Hideya NAKANISHI, Setsuo IMAZU, Masaki OHSUNA, Mamoru KOJIMA, Miki NONOMURA, Mamoru SHOJI, Masahiko EMOTO, Masanobu YOSHIDA, Chie IWATA, Hitoshi MIYAKE, Yoshio NAGAYAMA and Kazuo KAWAHATA

National Institute for Fusion Science, Toki 509-5292, Japan

(Received 5 December 2011 / Accepted 13 January 2012 / Published 17 February 2012)

Abstract

To deal with endless data streams acquired in LHD steady-state experiments, the LHD data acquisition system was designed with a simple concept that divides a long pulse into a consecutive series of 10-s “subshots”. Latest digitizers applying high-speed PCI-Express technology, however, output nonstop gigabyte per second data streams whose subshot intervals would be extremely long if 10-s rule was applied.
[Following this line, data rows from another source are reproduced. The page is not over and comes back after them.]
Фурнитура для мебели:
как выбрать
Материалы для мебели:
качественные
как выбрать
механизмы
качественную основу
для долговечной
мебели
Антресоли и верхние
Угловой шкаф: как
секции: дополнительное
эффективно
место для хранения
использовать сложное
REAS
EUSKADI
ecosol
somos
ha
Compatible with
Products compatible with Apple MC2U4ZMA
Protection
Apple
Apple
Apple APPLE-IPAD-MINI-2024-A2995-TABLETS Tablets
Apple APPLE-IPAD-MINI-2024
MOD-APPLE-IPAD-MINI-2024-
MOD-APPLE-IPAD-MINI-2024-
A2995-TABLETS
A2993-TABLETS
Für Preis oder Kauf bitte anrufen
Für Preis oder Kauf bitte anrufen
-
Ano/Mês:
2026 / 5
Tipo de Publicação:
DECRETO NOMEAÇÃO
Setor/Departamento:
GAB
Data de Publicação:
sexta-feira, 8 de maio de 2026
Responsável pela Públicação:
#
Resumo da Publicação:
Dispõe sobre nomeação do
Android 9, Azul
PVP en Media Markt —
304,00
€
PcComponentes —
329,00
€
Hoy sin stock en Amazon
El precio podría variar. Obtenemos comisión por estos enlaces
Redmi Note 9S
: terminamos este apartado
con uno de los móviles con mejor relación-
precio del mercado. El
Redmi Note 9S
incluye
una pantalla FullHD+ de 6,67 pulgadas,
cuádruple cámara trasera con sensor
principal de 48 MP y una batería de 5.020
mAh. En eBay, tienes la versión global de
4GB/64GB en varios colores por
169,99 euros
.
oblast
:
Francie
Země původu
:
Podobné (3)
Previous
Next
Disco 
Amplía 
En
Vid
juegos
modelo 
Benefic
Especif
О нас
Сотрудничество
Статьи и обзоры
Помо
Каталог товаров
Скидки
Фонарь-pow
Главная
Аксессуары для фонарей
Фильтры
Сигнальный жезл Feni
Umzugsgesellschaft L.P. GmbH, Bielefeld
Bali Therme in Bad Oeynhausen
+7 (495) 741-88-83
These digitizers need shorter subshot intervals, less than 10-s long. In contrast, steady-state fusion plants need uninterrupted monitoring of the environment and device soundness. They adopt longer subshot lengths of either 10 min or 1 day. To cope with both uninterrupted monitoring and ultra-fast diagnostics, the ability to vary the subshot length according to the type of operation is required. In this study, a design modification that enables variable subshot lengths was implemented and its practical effectiveness in LHD was verified.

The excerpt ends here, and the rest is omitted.